[SCSI] lpfc 8.1.1 : Fixes to error handlers
authorJames.Smart@Emulex.Com <James.Smart@Emulex.Com>
Mon, 28 Nov 2005 16:42:05 +0000 (11:42 -0500)
committerJames Bottomley <jejb@mulgrave.(none)>
Wed, 14 Dec 2005 01:26:47 +0000 (18:26 -0700)
- Release task management command before counting outstanding commands.
  TMF was being erroneously counted as an active outstanding command.
- Serialize EH calls and block requests when EH function is running.

Signed-off-by: James Smart <James.Smart@emulex.com>
Signed-off-by: James Bottomley <James.Bottomley@SteelEye.com>
drivers/scsi/lpfc/lpfc.h
drivers/scsi/lpfc/lpfc_init.c
drivers/scsi/lpfc/lpfc_scsi.c

index 3062b39fbdb97ca7e12e0a66a7af6f43c346cb5b..dc73a2f8f12cb3a2f13b993c08649fdabc39acf3 100644 (file)
@@ -167,6 +167,7 @@ struct lpfc_hba {
        dma_addr_t slim2p_mapping;
        uint16_t pci_cfg_value;
 
+       struct semaphore hba_can_block;
        uint32_t hba_state;
 
 #define LPFC_INIT_START           1    /* Initial state after board reset */
index 4d4e217edd84514a890f5a3cb725d62543eaed0d..dfd59d21ec49fb787d5101061d9651fd30c264f8 100644 (file)
@@ -1345,7 +1345,7 @@ lpfc_pci_probe_one(struct pci_dev *pdev, const struct pci_device_id *pid)
                goto out_put_host;
 
        host->unique_id = phba->brd_no;
-
+       init_MUTEX(&phba->hba_can_block);
        INIT_LIST_HEAD(&phba->ctrspbuflist);
        INIT_LIST_HEAD(&phba->rnidrspbuflist);
        INIT_LIST_HEAD(&phba->freebufList);
index a4d8455de4464962235a538c8453b4821aaba9b9..7dc7810b748239e6c865514f39ea064f807ff556 100644 (file)

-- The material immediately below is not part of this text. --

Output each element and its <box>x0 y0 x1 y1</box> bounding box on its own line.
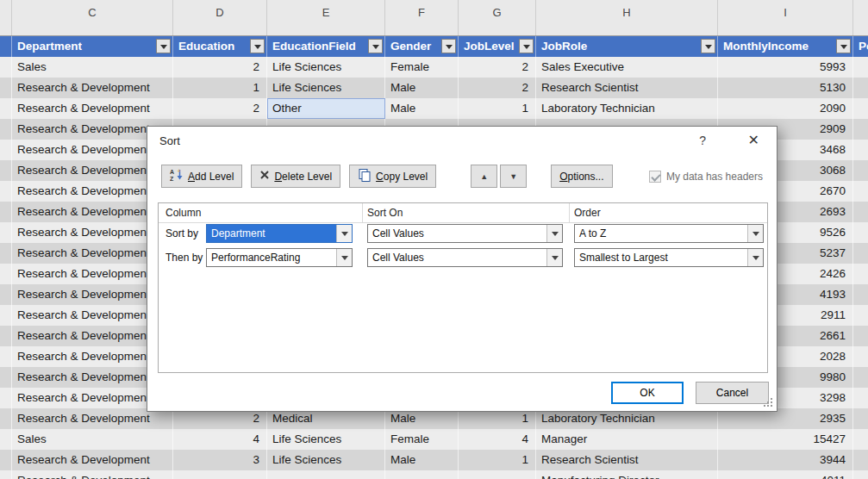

 #define LPFC_ABORT_WAIT  2
 
 
+static inline void
+lpfc_block_requests(struct lpfc_hba * phba)
+{
+       down(&phba->hba_can_block);
+       scsi_block_requests(phba->host);
+}
+
+static inline void
+lpfc_unblock_requests(struct lpfc_hba * phba)
+{
+       scsi_unblock_requests(phba->host);
+       up(&phba->hba_can_block);
+}
+
 /*
  * This routine allocates a scsi buffer, which contains all the necessary
  * information needed to initiate a SCSI I/O.  The non-DMAable buffer region
@@ -774,6 +788,7 @@ lpfc_abort_handler(struct scsi_cmnd *cmnd)
        unsigned int loop_count = 0;
        int ret = SUCCESS;
 
+       lpfc_block_requests(phba);
        spin_lock_irq(shost->host_lock);
 
        lpfc_cmd = (struct lpfc_scsi_buf *)cmnd->host_scribble;
@@ -853,6 +868,7 @@ lpfc_abort_handler(struct scsi_cmnd *cmnd)
                        cmnd->device->lun, cmnd->serial_number);
 
        spin_unlock_irq(shost->host_lock);
+       lpfc_unblock_requests(phba);
 
        return ret;
 }
@@ -866,9 +882,11 @@ lpfc_reset_lun_handler(struct scsi_cmnd *cmnd)
        struct lpfc_iocbq *iocbq, *iocbqrsp;
        struct lpfc_rport_data *rdata = cmnd->device->hostdata;
        struct lpfc_nodelist *pnode = rdata->pnode;
+       uint32_t cmd_result = 0, cmd_status = 0;
        int ret = FAILED;
        int cnt, loopcnt;
 
+       lpfc_block_requests(phba);
        spin_lock_irq(shost->host_lock);
        /*
         * If target is not in a MAPPED state, delay the reset until
@@ -912,26 +930,28 @@ lpfc_reset_lun_handler(struct scsi_cmnd *cmnd)
        if (ret == IOCB_SUCCESS)
                ret = SUCCESS;
 
-       lpfc_cmd->result = iocbqrsp->iocb.un.ulpWord[4];
-       lpfc_cmd->status = iocbqrsp->iocb.ulpStatus;
-       if (lpfc_cmd->status == IOSTAT_LOCAL_REJECT)
-               if (lpfc_cmd->result & IOERR_DRVR_MASK)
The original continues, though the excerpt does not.